Actors and stage hands are a superstitious breed. Known as 'luvvies', London's West End pack cling blindly to the concept that they are neither bewitched nor blessed by talent or virtue - but only by fate.
Before curtain-up, luvvies say 'break a leg' just so they won't. Now, the latest voodoo victim is the Shaftesbury Theatre, haunted not by ghosts or bad luck but by bad reviews, dire shows and poor sales. London's legion of luvvies fear that the theatre - built in 1911 - is cursed after yet another show opened to cries of 'flop' last week.
'I cannot remember the last time I saw as laughably ludicrous a musical as this,' spat the Evening Standard's Nicholas de Jongh.

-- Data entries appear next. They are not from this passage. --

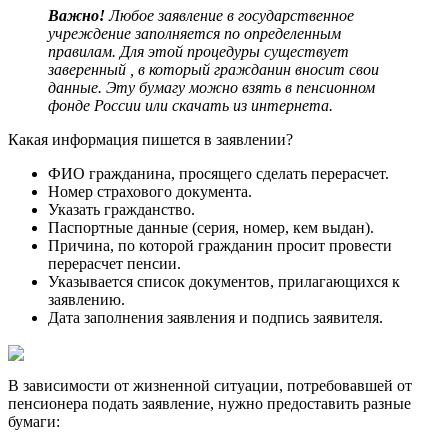
Важно!
Любое заявление в государственное
учреждение заполняется по определенным
правилам. Для этой процедуры существует
заверенный , в который гражданин вносит свои
данные. Эту бумагу можно взять в пенсионном
фонде России или скачать из интернета.
Какая информация пишется в заявлении?
ФИО гражданина, просящего сделать перерасчет.
Номер страхового документа.
Указать гражданство.
Паспортные данные (серия, номер, кем выдан).
Причина, по которой гражданин просит провести
перерасчет пенсии.
Указывается список документов, прилагающихся к
заявлению.
Дата заполнения заявления и подпись заявителя.
В зависимости от жизненной ситуации, потребовавшей от
пенсионера подать заявление, нужно предоставить разные
бумаги: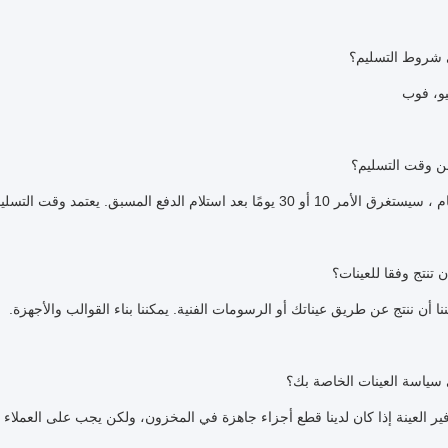
و، فوب
 بعد استلام الدفع المسبق. يعتمد وقت التسليم المحدد على العناصر وكمية طلبك.
 تنتج وفقا للعينات؟
نا أن ننتج عن طريق عيناتك أو الرسومات الفنية. يمكننا بناء القوالب والأجهزة.
فير العينة إذا كان لدينا قطع أجزاء جاهزة في المخزون، ولكن يجب على العملاء دف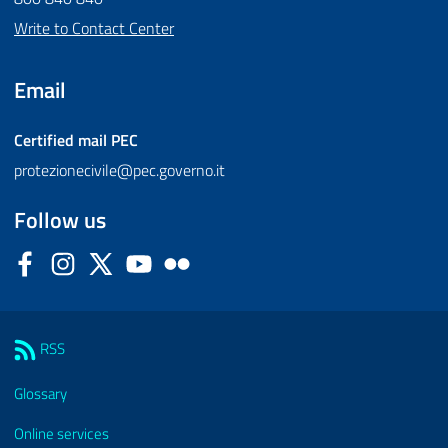
Write to Contact Center
Email
Certified mail
PEC
protezionecivile@pec.governo.it
Follow us
Facebook
Instagram
Twitter
YouTube
Flickr
Sezione Link Utili
RSS
Glossary
Online services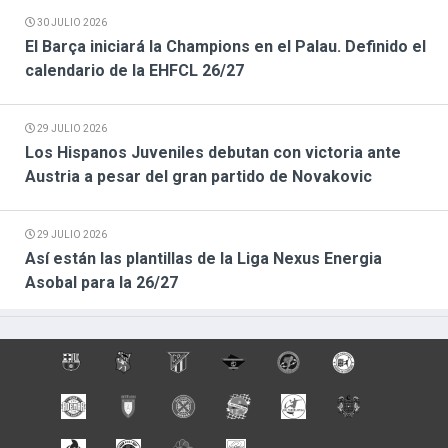
30 JULIO 2026
El Barça iniciará la Champions en el Palau. Definido el
calendario de la EHFCL 26/27
29 JULIO 2026
Los Hispanos Juveniles debutan con victoria ante
Austria a pesar del gran partido de Novakovic
29 JULIO 2026
Así están las plantillas de la Liga Nexus Energia
Asobal para la 26/27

'The West End, the material and the audience deserve far better than Far Pavilions,' railed the Independent. Theatre-lovers blame the venue. If Far Pavilions fails, it will be yet another expensive musical death in just five years, following illustrious disasters such as Napoleon (three months - 'a non-stop parade of ersatz anthems that go in one ear and out the other without troubling the brain, heart or memory'); Bat Boy (three months - 'some of the cast can sing, but there's nothing to sing about'); Thoroughly Modern Millie (nine months - 'Thoroughly charmless'); and Lautrec (two months).
The South African hit, Umoja, was closed early in 2002 by Camden council after complaints about noise by neighbours. Even Peggy Sue Got Married, which got rave reviews, closed in a year.
If a show opens at the Shaftesbury, says the new backstage mantra, 'it's the final nail in the coffin'.